Pick each line that has "finder" out of the records.

* * * * * * *

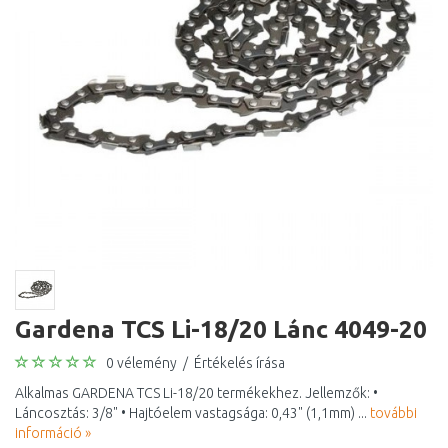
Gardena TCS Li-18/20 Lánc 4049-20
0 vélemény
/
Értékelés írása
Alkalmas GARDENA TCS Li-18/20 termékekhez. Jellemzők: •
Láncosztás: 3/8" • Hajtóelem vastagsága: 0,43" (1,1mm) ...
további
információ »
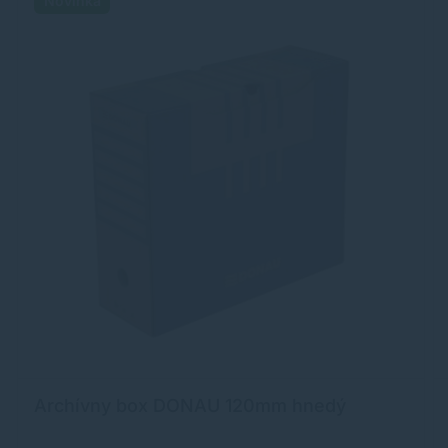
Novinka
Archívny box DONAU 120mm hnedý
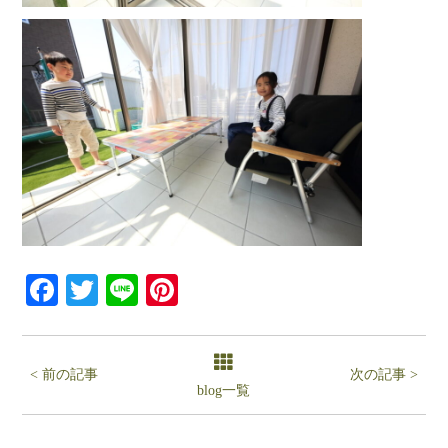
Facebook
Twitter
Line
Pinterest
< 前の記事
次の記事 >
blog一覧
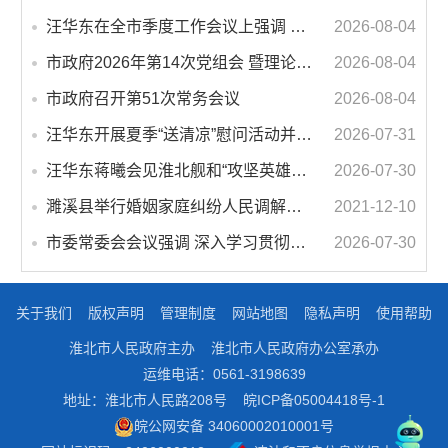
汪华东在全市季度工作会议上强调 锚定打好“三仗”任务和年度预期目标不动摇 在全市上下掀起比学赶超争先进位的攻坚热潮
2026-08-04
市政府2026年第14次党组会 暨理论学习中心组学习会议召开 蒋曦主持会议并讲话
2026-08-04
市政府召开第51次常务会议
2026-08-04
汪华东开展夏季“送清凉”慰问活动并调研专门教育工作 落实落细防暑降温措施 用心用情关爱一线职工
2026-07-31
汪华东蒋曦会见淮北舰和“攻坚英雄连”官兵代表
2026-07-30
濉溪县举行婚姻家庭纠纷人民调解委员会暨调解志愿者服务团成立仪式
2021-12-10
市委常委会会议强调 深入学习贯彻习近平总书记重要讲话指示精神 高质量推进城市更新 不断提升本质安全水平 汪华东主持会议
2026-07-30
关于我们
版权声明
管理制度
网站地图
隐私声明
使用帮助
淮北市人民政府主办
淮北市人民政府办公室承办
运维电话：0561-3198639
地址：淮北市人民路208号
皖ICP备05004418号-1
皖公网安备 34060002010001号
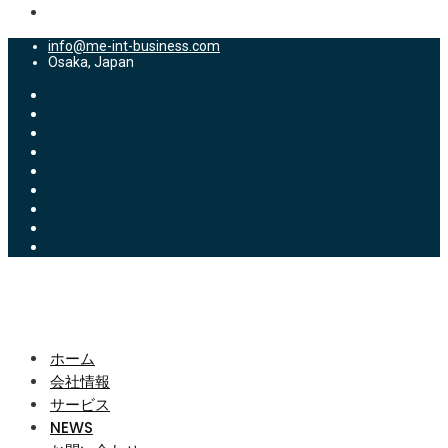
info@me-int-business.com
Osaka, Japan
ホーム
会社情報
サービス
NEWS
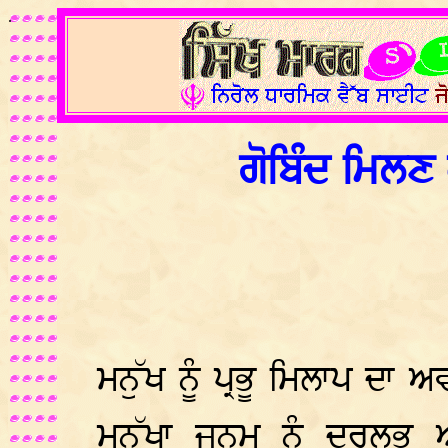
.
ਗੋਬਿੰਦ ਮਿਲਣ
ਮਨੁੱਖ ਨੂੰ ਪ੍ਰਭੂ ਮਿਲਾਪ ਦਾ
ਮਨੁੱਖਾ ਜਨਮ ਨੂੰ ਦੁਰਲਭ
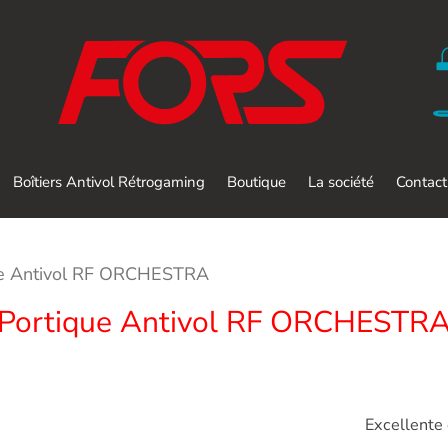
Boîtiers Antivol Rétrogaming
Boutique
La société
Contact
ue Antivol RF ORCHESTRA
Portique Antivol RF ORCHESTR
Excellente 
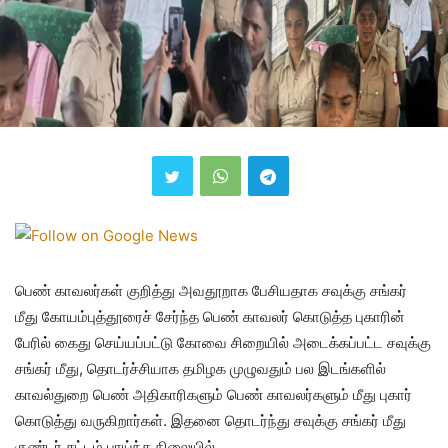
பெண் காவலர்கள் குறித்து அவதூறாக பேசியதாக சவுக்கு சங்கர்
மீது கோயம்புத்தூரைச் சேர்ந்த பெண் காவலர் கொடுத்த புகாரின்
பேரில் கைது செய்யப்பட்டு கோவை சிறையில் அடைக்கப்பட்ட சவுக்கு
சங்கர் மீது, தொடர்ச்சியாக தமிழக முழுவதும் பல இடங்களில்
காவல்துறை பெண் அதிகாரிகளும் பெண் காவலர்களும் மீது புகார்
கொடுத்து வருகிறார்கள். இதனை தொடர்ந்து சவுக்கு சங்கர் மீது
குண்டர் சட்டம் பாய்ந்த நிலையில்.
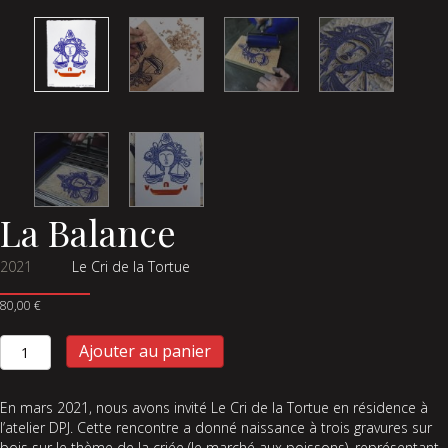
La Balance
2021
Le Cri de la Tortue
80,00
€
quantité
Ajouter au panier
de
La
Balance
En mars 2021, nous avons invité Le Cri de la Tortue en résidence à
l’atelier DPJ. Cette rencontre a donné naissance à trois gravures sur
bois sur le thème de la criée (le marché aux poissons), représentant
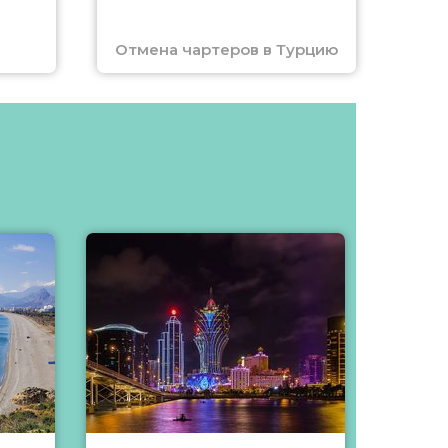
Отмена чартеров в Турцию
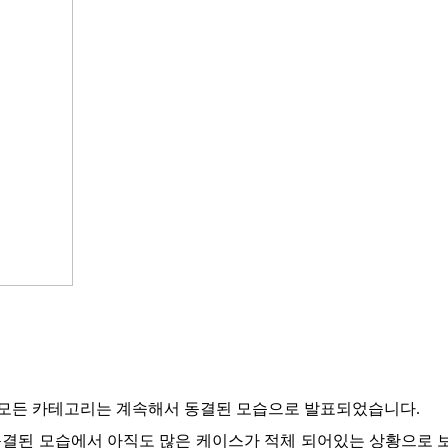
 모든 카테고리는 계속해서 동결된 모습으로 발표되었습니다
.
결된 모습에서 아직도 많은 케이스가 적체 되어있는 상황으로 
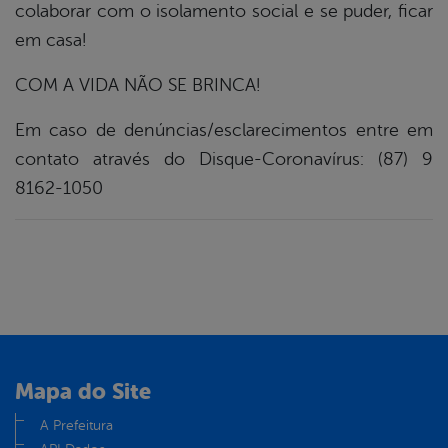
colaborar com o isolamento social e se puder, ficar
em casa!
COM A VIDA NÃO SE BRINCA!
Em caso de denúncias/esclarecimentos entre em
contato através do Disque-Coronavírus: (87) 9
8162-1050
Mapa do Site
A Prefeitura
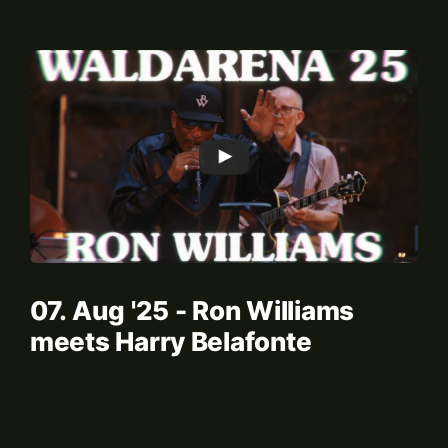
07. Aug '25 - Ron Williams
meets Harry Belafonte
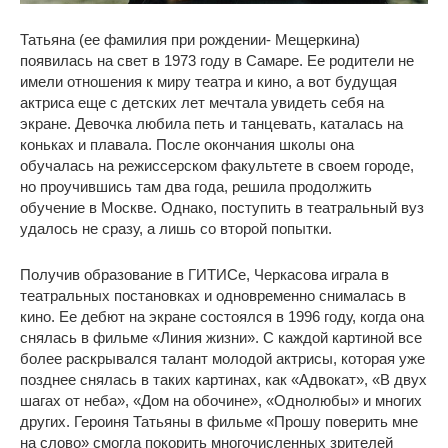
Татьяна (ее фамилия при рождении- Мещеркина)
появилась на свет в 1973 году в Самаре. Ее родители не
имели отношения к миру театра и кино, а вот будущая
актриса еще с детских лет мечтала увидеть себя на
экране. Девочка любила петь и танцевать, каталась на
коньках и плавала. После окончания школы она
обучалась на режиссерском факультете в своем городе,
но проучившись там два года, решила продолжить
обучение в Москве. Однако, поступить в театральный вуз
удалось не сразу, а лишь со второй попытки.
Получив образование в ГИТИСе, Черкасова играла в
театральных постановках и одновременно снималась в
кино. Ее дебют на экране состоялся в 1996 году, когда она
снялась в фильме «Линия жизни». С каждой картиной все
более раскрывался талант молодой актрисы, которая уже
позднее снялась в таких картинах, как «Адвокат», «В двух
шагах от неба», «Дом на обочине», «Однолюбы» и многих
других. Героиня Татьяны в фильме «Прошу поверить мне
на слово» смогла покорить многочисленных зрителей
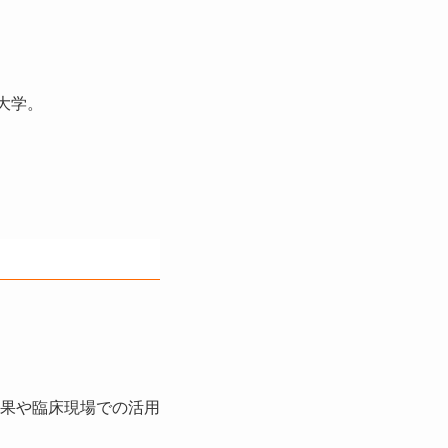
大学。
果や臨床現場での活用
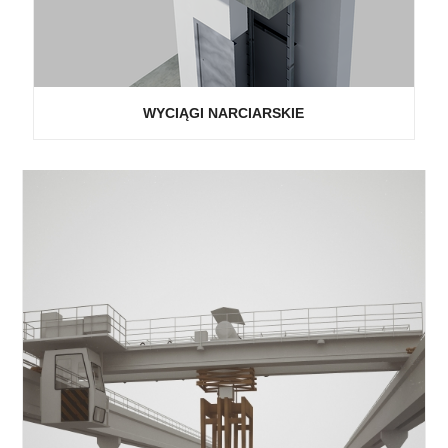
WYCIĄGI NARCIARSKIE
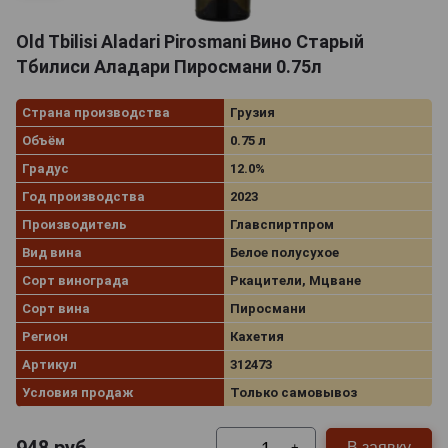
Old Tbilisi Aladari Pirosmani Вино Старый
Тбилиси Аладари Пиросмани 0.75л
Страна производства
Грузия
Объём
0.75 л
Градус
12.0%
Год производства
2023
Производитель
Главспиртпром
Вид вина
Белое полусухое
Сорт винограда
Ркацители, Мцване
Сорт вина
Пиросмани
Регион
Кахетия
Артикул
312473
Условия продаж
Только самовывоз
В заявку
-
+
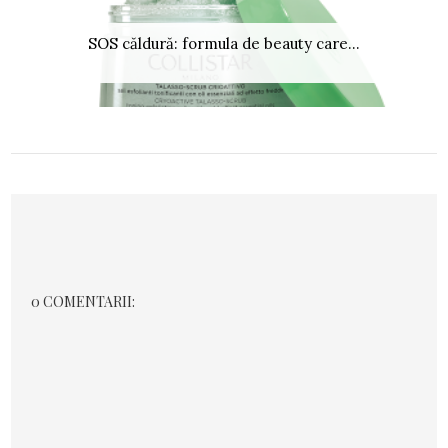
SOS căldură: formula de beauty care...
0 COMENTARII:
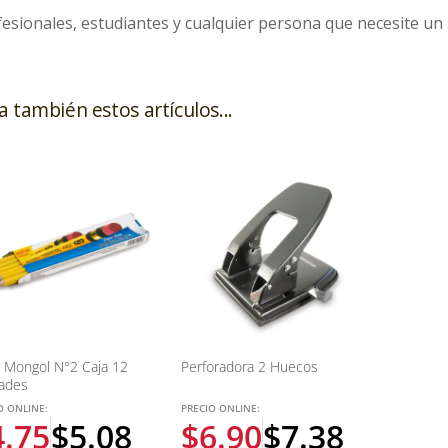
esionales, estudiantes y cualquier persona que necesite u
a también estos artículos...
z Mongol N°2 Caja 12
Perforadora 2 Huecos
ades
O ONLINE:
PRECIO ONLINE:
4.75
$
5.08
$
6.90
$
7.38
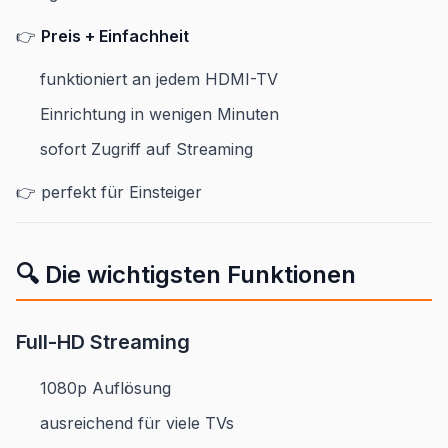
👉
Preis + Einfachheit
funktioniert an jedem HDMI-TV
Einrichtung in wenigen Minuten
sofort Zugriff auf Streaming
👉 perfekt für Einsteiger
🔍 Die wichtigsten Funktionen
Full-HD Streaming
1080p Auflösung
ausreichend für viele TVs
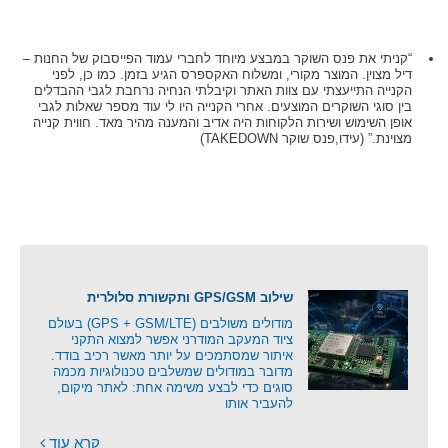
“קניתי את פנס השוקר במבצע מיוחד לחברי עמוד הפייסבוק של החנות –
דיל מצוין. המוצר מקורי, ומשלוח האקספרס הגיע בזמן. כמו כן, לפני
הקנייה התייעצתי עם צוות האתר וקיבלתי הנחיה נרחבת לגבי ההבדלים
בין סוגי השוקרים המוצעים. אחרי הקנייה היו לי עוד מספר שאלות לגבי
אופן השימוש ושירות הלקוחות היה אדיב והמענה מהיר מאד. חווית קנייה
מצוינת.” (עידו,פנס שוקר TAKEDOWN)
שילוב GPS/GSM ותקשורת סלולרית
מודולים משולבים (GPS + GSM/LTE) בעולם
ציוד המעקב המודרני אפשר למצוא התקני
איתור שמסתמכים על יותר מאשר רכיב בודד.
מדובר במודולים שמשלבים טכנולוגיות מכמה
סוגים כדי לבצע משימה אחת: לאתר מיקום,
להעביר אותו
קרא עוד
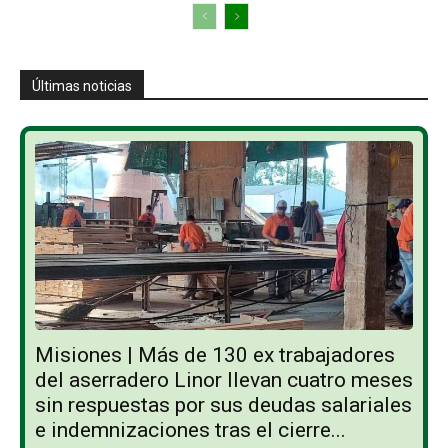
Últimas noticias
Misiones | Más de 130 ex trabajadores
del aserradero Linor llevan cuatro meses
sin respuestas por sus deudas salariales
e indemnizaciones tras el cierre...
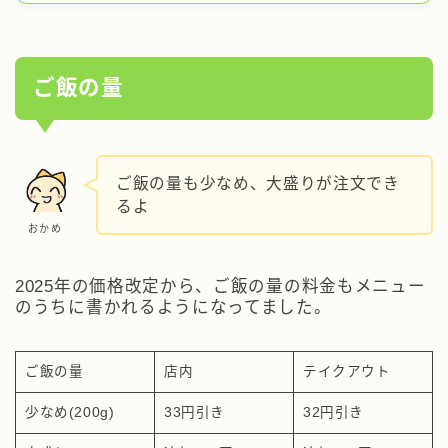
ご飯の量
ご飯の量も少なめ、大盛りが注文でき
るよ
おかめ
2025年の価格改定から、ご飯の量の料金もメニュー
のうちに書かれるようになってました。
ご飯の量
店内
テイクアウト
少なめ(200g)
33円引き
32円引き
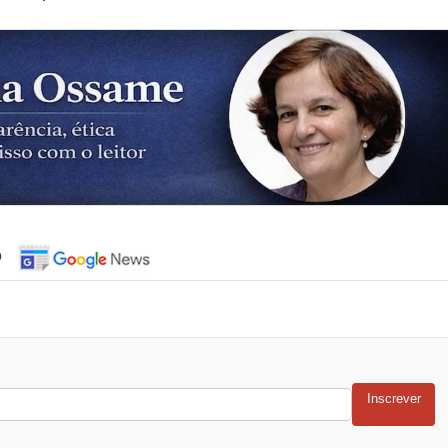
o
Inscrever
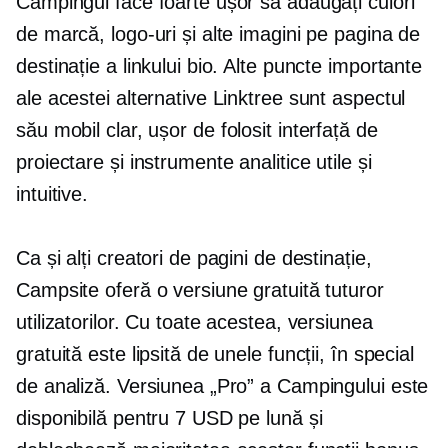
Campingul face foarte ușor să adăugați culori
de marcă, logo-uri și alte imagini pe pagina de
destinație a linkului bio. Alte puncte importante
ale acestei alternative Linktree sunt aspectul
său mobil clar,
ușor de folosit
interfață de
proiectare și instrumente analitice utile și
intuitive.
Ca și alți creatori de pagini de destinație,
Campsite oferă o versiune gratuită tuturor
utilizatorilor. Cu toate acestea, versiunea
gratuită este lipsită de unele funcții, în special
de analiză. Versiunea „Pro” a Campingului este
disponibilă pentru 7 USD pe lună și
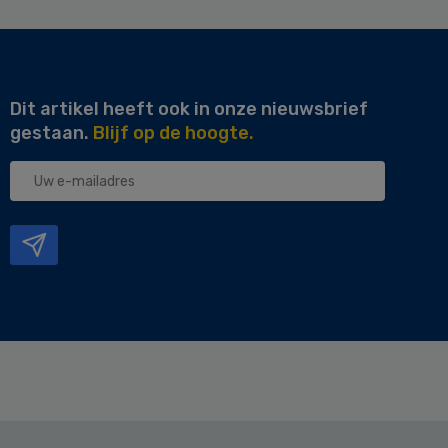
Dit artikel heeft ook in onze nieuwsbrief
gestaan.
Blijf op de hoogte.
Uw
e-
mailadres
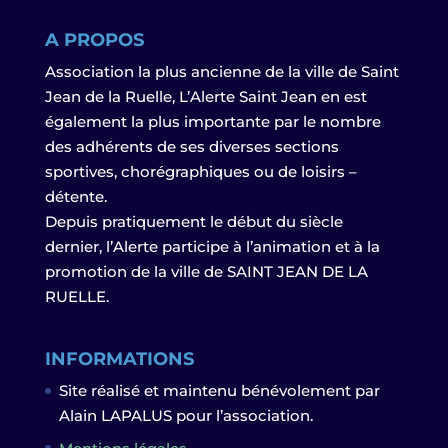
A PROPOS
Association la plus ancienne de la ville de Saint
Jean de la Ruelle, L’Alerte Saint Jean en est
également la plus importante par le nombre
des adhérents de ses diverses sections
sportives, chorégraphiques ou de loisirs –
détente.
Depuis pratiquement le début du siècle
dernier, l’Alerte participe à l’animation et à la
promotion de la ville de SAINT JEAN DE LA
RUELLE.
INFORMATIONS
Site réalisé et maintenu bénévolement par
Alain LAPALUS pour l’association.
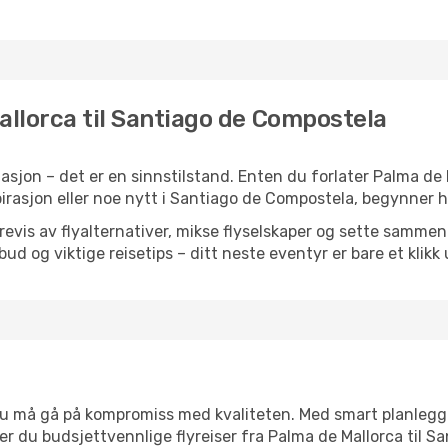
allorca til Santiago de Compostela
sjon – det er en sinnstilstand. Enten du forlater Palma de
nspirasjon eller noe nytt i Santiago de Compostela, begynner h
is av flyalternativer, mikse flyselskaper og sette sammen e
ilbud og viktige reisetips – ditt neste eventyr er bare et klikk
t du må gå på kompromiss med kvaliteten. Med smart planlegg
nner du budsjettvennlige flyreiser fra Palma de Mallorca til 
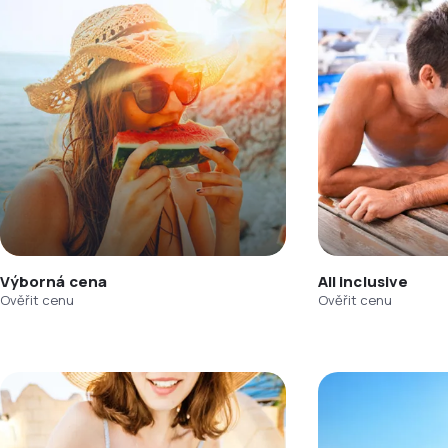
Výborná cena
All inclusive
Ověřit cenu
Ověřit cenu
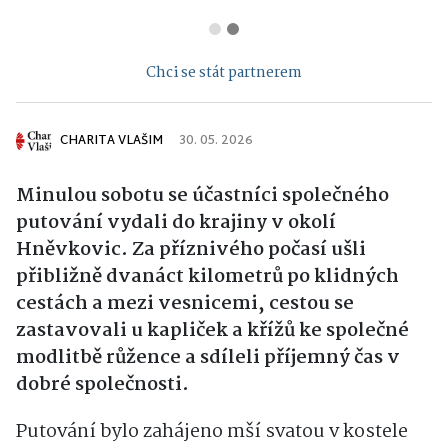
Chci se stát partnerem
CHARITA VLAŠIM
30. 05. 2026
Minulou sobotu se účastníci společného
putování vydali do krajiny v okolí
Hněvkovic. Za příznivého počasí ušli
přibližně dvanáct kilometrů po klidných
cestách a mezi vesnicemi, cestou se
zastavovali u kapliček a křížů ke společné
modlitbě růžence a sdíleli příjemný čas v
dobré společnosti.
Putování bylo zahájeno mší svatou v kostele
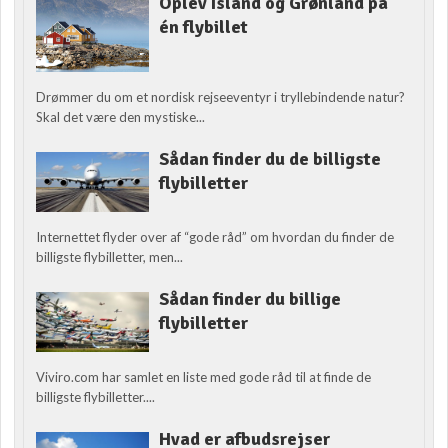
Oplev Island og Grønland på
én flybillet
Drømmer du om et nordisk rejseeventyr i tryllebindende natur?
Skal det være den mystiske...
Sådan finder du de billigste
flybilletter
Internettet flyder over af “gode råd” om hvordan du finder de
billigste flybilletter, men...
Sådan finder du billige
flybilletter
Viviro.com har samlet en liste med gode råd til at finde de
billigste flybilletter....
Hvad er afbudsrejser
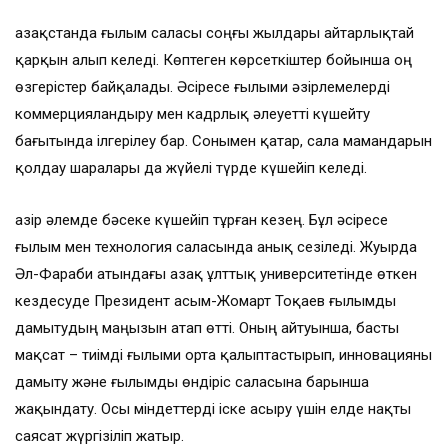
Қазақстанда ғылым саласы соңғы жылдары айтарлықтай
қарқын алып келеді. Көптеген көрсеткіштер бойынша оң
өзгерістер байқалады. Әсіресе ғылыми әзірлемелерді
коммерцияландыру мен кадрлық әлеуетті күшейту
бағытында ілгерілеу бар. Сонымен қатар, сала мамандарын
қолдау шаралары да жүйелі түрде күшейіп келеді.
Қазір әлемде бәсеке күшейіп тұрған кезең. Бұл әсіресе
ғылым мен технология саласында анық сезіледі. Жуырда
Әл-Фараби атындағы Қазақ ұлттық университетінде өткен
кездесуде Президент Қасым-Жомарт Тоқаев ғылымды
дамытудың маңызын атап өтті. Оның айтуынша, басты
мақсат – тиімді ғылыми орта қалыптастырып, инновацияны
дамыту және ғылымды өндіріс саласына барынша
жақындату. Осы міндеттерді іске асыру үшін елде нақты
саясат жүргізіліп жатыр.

* * * * * * *

Completed exercise
Sådan finder du de billigste
Internettet flyder over af “gode råd” om hvordan du finder de
Sådan finder du billige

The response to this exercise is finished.